Whether parish priests and archdeacons are more perfect than religious?
Objections
❌ Objection 1 : It would seem that also parish priests and archdeacons are more perfect than religious. For Chrysostom says in his Dialogue (De Sacerdot. vi): "Take for example a monk, such as Elias, if I may exaggerate somewhat, he is not to be compared with one who, cast among the people and compelled to carry the sins of many, remains firm and strong." A little further on he says: "If I were given the choice, where would I prefer to please, in the priestly office, or in the monastic solitude, without hesitation I should choose the former." Again in the same book (ch. 5) he says: "If you compare the toils of this project, namely of the monastic life, with a well-employed priesthood, you will find them as far distant from one another as a common citizen is from a king." Therefore it would seem that priests who have the cure of souls are more perfect than religious.

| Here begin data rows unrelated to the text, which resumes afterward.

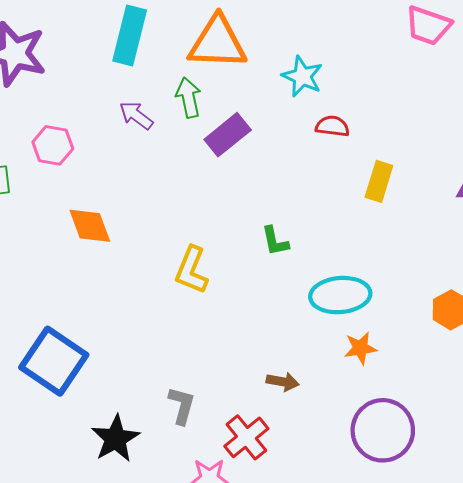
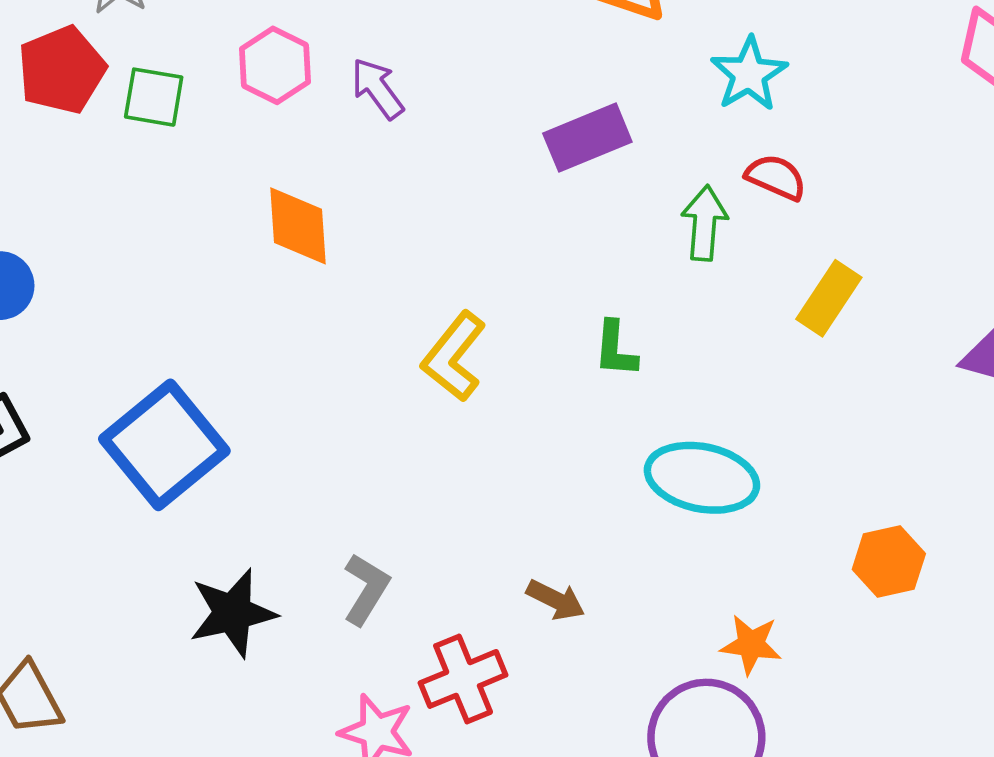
green arrow: (188, 98) -> (704, 223), moved
purple arrow: (136, 115) -> (377, 88), moved
orange star: (360, 348) -> (751, 645), moved

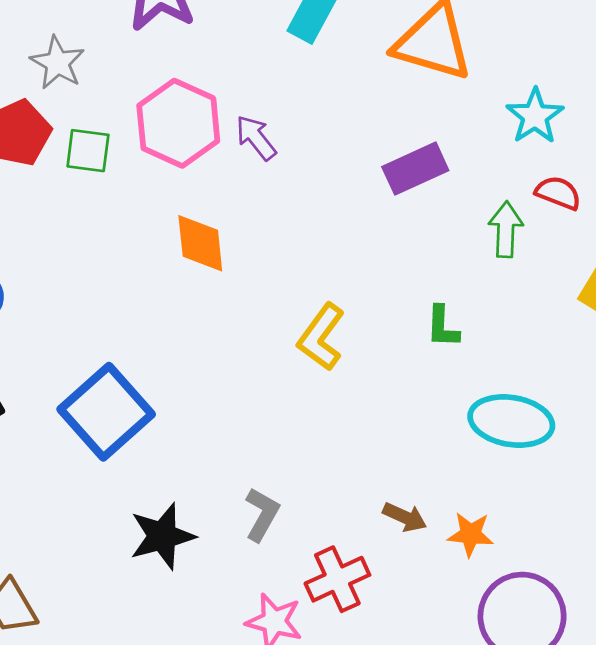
pink hexagon: (275, 65) -> (178, 123), size x1.5
orange star: (751, 645) -> (470, 534), moved

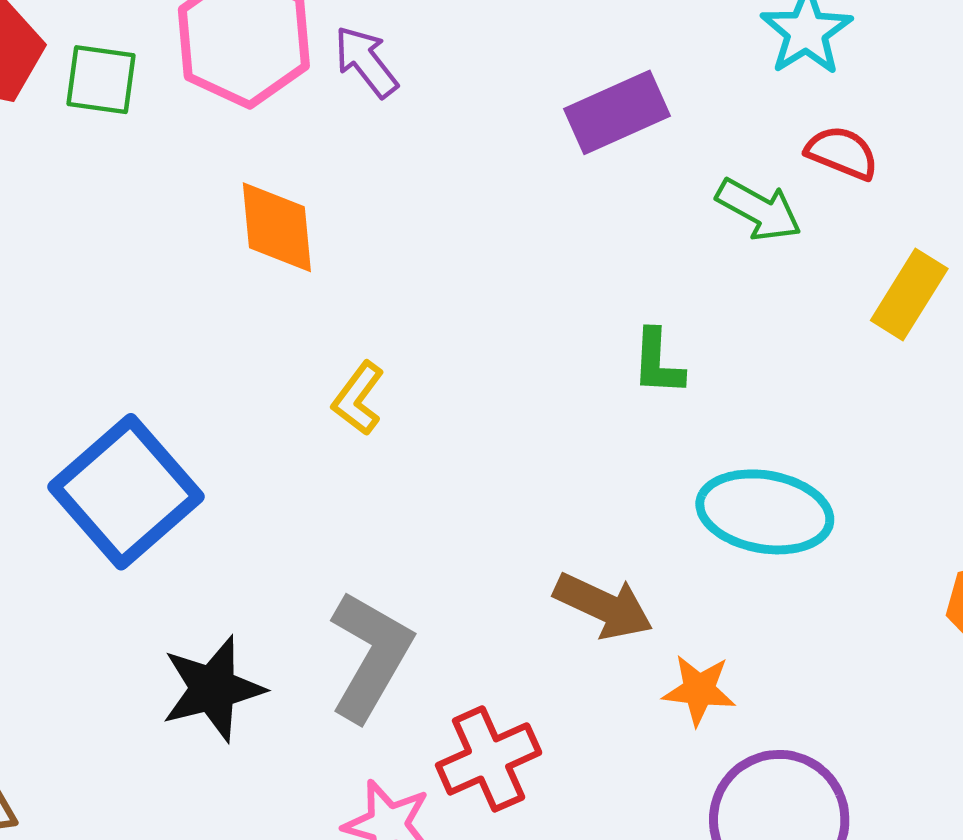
green arrow: (506, 229) -> (759, 210), turned 116
yellow L-shape: (321, 337) -> (358, 398), moved, size x0.7
gray L-shape: (262, 514) -> (370, 656), size x1.5
brown arrow: (405, 517) -> (603, 606), moved, size x1.4

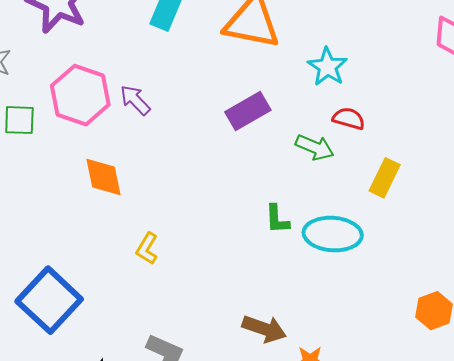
cyan ellipse: (765, 512) -> (333, 234), moved

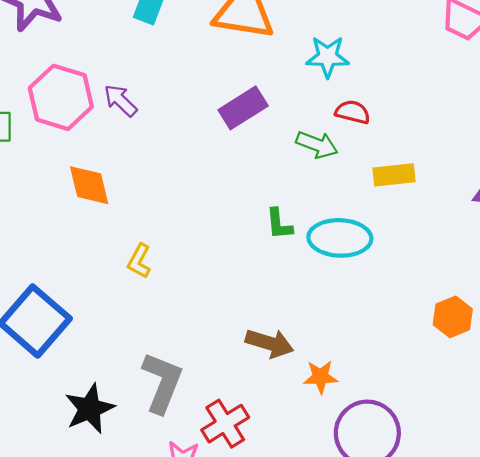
cyan star: (327, 67) -> (328, 57), turned -30
yellow rectangle: (385, 178) -> (394, 175), turned 60

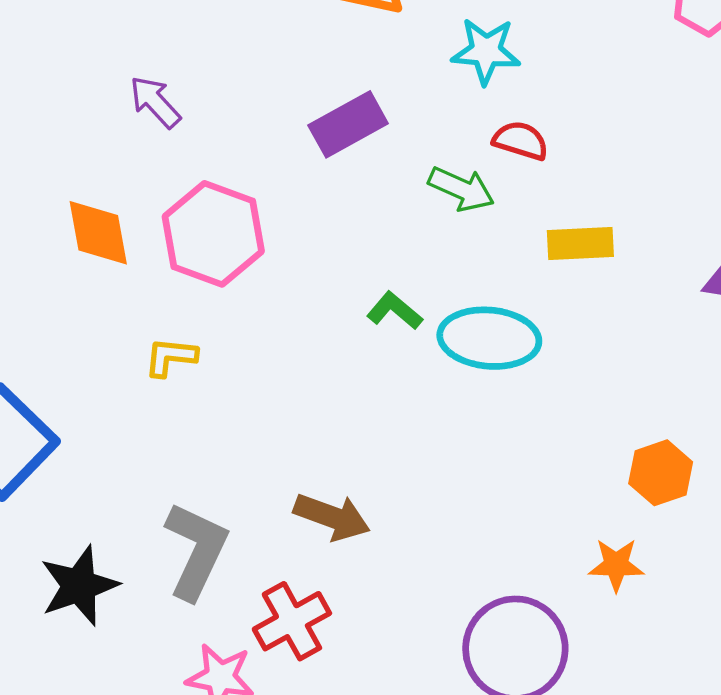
pink hexagon: (61, 97) -> (213, 234), moved
green L-shape: (279, 224) -> (395, 311), turned 132
yellow L-shape: (139, 261) -> (171, 357), turned 64
brown arrow: (270, 343) -> (332, 517), moved
orange star: (321, 377) -> (616, 565), moved

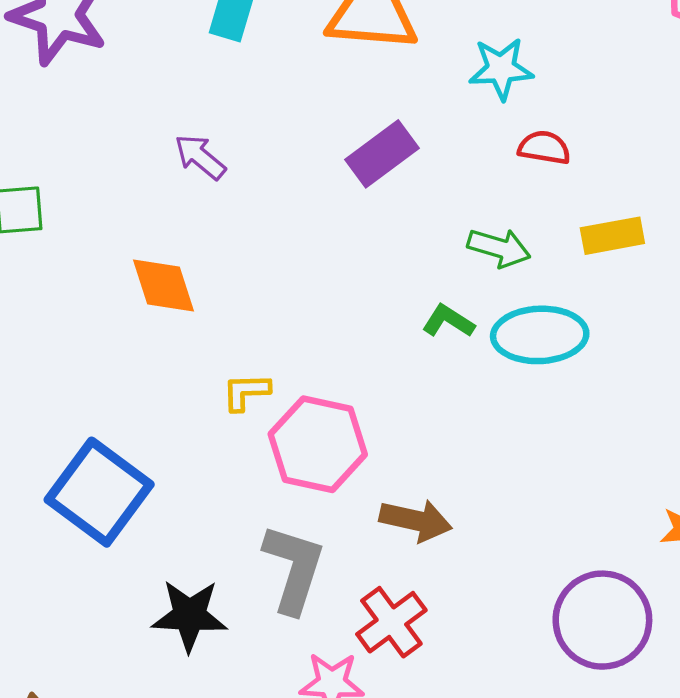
green arrow: (461, 189) -> (499, 248), moved
pink hexagon: (213, 234) -> (318, 444), moved
black star: (79, 586) -> (189, 616), turned 30

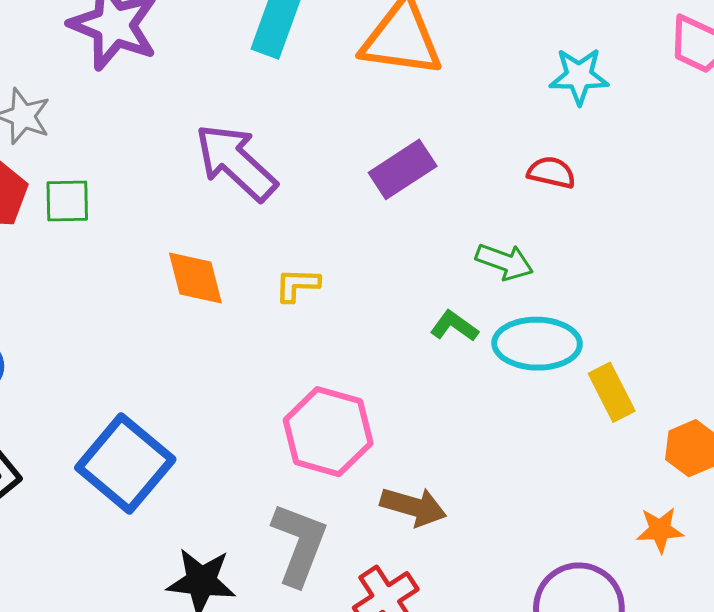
cyan star: (501, 69) -> (579, 76), moved
purple arrow: (200, 157) -> (236, 162), size x1.8
yellow rectangle: (612, 236) -> (612, 392), moved, turned 70
yellow L-shape: (246, 392) -> (297, 285), moved

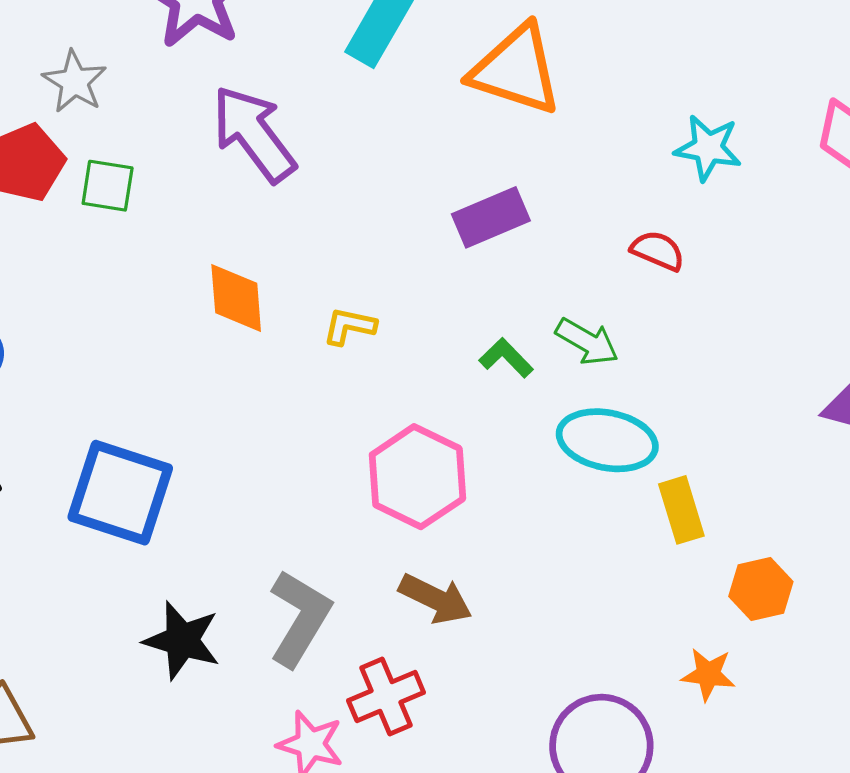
purple arrow: (236, 162) -> (254, 134), moved
green L-shape: (454, 326) -> (506, 358), moved
pink hexagon: (328, 432) -> (417, 477), moved
blue square: (125, 464) -> (120, 493), turned -32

❌ Objection 2 : Further, Augustine says (ad Valerium, Ep. xxi): "Let thy religious prudence observe that in this life, and especially at these times, there is nothing so difficult, so onerous, so perilous as the office of bishop, priest, or deacon; while in God's sight there is no greater blessing, if one engage in the fight as ordered by our Commander-in-chief." Therefore religious are not more perfect than priests or deacons.

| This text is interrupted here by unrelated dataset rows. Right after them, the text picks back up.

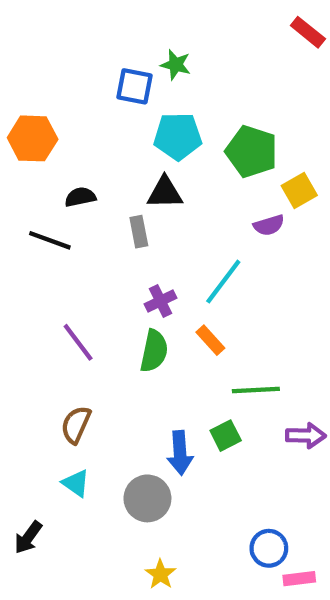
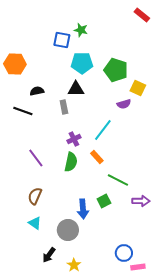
yellow square: (299, 190) -> (138, 88), turned -35
green line: (256, 390) -> (118, 180), turned 30
black arrow: (28, 537) -> (49, 255), moved

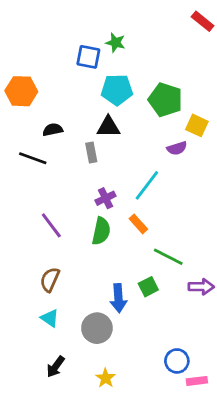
black arrow: (49, 255) -> (56, 367), moved

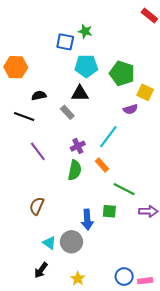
gray rectangle: (91, 153) -> (67, 112), turned -32
purple line: (51, 225) -> (38, 151), moved
green square: (148, 287) -> (109, 211), turned 32
cyan triangle: (50, 318) -> (49, 243), moved
blue circle: (177, 361) -> (124, 276), moved

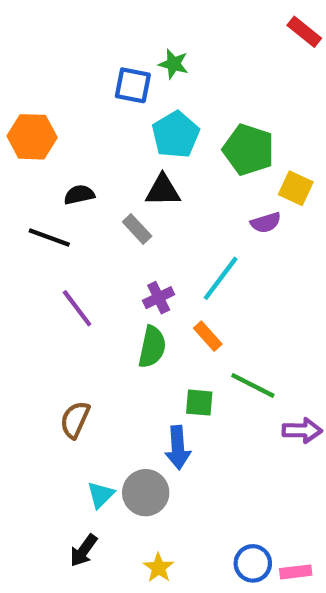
cyan pentagon: (86, 66) -> (176, 135), turned -30
green square: (109, 211) -> (199, 403), moved
cyan triangle: (49, 243) -> (101, 495), turned 40

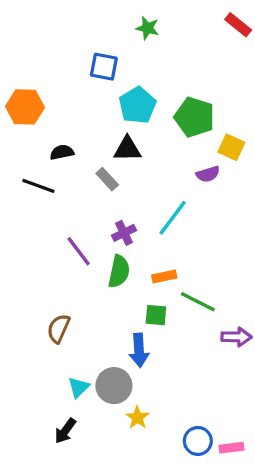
green star: (174, 64) -> (147, 28), moved
purple line: (77, 308) -> (79, 251), moved
orange rectangle: (208, 336) -> (164, 276), moved, turned -60
yellow star: (159, 568) -> (137, 417), moved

❌ Objection 3 : Further, Augustine says (Ep. lx, ad Aurel.): "It would be most regrettable, were we to exalt monks to such a disastrous degree of pride, and deem the clergy deserving of such a grievous insult," as to assert that 'a bad monk is a good clerk,' "since sometimes even a good monk makes a bad clerk." And a little before this he says that "God's servants," i.e. monks, "must not be allowed to think that they may easily be chosen for something better," namely the clerical state, "if they should become worse thereby," namely by leaving the monastic state. Therefore it would seem that those who are in the clerical state are more perfect than religious.
❌ Objection 4 : Further, it is not lawful to pass from a more perfect to a less perfect state. Yet it is lawful to pass from the monastic state to a priestly office with a cure attached, as appears (XVI, qu. i, can. Si quis monachus) from a decree of Pope Gelasius, who says: "If there be a monk, who by the merit of his exemplary life is worthy of the priesthood, and the abbot under whose authority he fights for Christ his King, ask that he be made a priest, the bishop shall take him and ordain him in such place as he shall choose fitting." And Jerome says (Ad Rustic. Monach., Ep. cxxv): "In the monastery so live as to deserve to be a clerk." Therefore parish priests and archdeacons are more perfect than religious.
❌ Objection 5 : Further, bishops are in a more perfect state than religious, as shown above (Article [7]). But parish priests and archdeacons. through having cure of souls, are more like bishops than religious are. Therefore they are more perfect.
❌ Objection 6 : Further, virtue "is concerned with the difficult and the good" (Ethic. ii, 3). Now it is more difficult to lead a good life in the office of parish priest or archdeacon than in the religious state. Therefore parish priests and archdeacons have more perfect virtue than religious.